Je résumai en quelques phrases le récit du professeur.

— Et voilà ! dis-je en manière de conclusion.

Mc Ardle m’observait d’un air incrédule.

— Du moins, répondit-il, la réunion scientifique de ce soir n’a aucun caractère secret. Je ne suppose pas que les journaux en rendent compte, car la presse s’est déjà occupée de Waldron une douzaine de fois, et personne ne sait que Challenger doit prendre la parole. Avec de la chance, nous pouvons faire un coup. Soyez là. Donnez-nous un compte-rendu très détaillé de la séance. Je vous garderai la place jusqu’à minuit.
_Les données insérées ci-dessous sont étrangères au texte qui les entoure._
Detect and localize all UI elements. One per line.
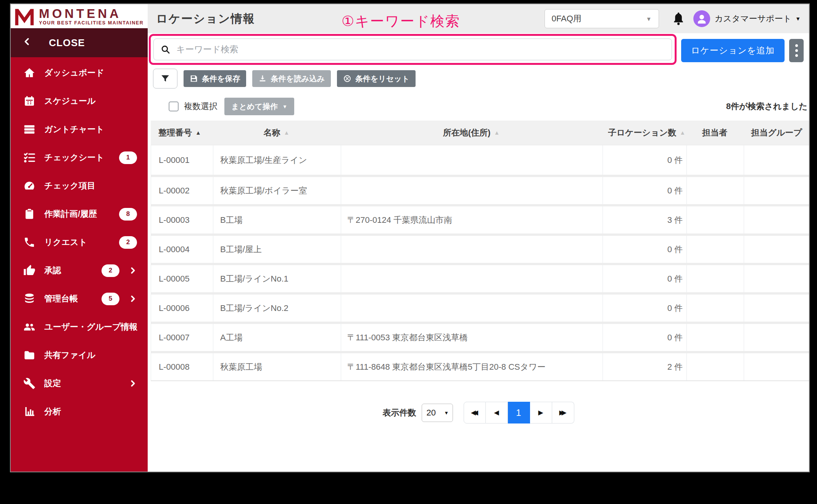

Après une journée des plus occupées, je dînai de bonne heure au Savage Club avec Tarp Henry, à qui je fis part de mon aventure. Je le voyais, en m’écoutant, sourire de tout son maigre visage ; et il pouffa quand je lui déclarai que le professeur m’avait convaincu.

— Mon cher confrère, ce n’est pas ainsi que les choses se passent dans la vie réelle. Les gens ne font pas d’immenses découvertes dont ils perdent ensuite les preuves. Laissons cela aux romanciers. Challenger en remontrerait comme malice à toute la cage des singes du Zoo ; mais ses fables sont trop absurdes.

— Pourtant, l’artiste américain ?…

— N’a jamais existé.

— J’ai vu son album de croquis…

— L’album de Challenger.

— C’est donc Challenger, d’après vous, qui dessina l’animal ?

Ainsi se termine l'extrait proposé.